It is an age-old dance as a ground squirrel attempts to evade the rattlesnake's repeated strikes. A step is missed. Teeth sink in, delivering a full dose of flesh-dissolving venom - able to kill larger prey instantly.
Yet the ground squirrel leaps away to dance again another day.
Fairfield professor James E. Biardi explores venom resistance in ground squirrels in his recently published journal article. The research, funded by a UC Davis fellowship grant, may eventually lead to future venom treatments.
Biardi and his team found that the ground squirrel's protection against rattlesnake venom is highly specific. They were surprised that the ability to neutralize venoms - considered virtually identical - from two similar rattlesnake species differed significantly.
Furthermore, ground squirrels sampled from sites with higher rattlesnake density showed greater inhibition of venom activity - suggesting co-evolution.
"Understanding [resistance to venom in] ground squirrels... could potentially lead to better human treatments," said Biardi
About 125,000 deaths worldwide result from snakebites annually according to emedicinehealth.com.

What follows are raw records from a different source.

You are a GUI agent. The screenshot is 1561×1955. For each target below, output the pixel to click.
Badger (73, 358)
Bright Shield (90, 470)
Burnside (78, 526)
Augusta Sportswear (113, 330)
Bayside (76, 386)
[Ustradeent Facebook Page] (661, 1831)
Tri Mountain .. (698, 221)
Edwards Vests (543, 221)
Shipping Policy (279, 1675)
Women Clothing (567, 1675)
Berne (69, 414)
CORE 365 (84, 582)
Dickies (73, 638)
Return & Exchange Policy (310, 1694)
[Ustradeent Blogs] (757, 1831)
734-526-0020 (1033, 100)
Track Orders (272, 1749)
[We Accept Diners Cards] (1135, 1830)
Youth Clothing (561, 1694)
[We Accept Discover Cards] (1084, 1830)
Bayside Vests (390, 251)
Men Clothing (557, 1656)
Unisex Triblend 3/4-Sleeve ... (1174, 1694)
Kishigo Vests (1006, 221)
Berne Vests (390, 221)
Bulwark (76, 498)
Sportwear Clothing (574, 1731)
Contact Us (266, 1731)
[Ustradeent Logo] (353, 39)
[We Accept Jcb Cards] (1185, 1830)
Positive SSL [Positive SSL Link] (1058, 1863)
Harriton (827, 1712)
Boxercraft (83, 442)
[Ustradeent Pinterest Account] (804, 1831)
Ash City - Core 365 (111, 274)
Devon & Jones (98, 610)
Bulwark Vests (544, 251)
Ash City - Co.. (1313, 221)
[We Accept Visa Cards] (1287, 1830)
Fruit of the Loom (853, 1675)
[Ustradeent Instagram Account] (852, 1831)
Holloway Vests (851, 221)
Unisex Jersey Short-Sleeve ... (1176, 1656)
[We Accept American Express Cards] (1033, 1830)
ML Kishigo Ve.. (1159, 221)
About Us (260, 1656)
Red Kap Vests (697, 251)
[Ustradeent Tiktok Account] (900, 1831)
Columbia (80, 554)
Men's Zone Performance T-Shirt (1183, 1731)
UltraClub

Conventional antivenom consists of antibodies which attach themselves to venom molecules in order to disable them. Although antibodies are produced by the body as part of the immune response against specific disease-causing substances, it normally takes the body days to build a strong response.
Since this natural response is too slow, victims are routinely treated with antibodies from animal sources in cases of envenomation.
Generally, these antibodies are harvested from large animals (horses, cows, etc.) which have been injected with small doses of venom. However, Biardi said that antibodies are less effective against the rapid breaking down of tissues which are characteristic of rattlesnake venom.
Ground squirrel resistance is special because is innate. They constantly maintain high levels of proteins in their blood for immediate protection against venom, said Biardi. In other words, ground squirrels may hold the key to a potentially better alternative to antibodies for treating rattlesnake envenomation.
The activity of the venom was approximated using radioimmunoassays (RIA). This method involves venom which has been tagged with radioactive isotopes to distinguish it from test venom. Initially, tagged venom molecules are bound to antibodies.
Next, test venom - which has been mixed with ground squirrel blood plasma - is added to that solution.
Some of test venom particles may then steal antibodies from the tagged venom as they try to bind to the antibodies. To estimate venom activity, researchers measured the amount of unbound tagged venom. They then compare these numbers with those of samples from other sites along with venom alone as a control.
Researchers surmised that the ability of plasma proteins to protect ground squirrels from venom should correlate with how well the plasma proteins reduce the ability of the venom to steal antibodies.
Biardi admits however that RIA only gives indirect information about ground squirrel resistance. However, unlike earlier studies, this method avoids the "ethically not preferable" way of injecting the venom directly into the animals.
Blood samples were collected from live California ground squirrels which were sedated prior to collection. The squirrels were then released back into the site of capture upon recovery.
"There is still a lot to learn about [ground squirrels]," said Biardi, who intends to do further research involving ground squirrels and snakes in the future.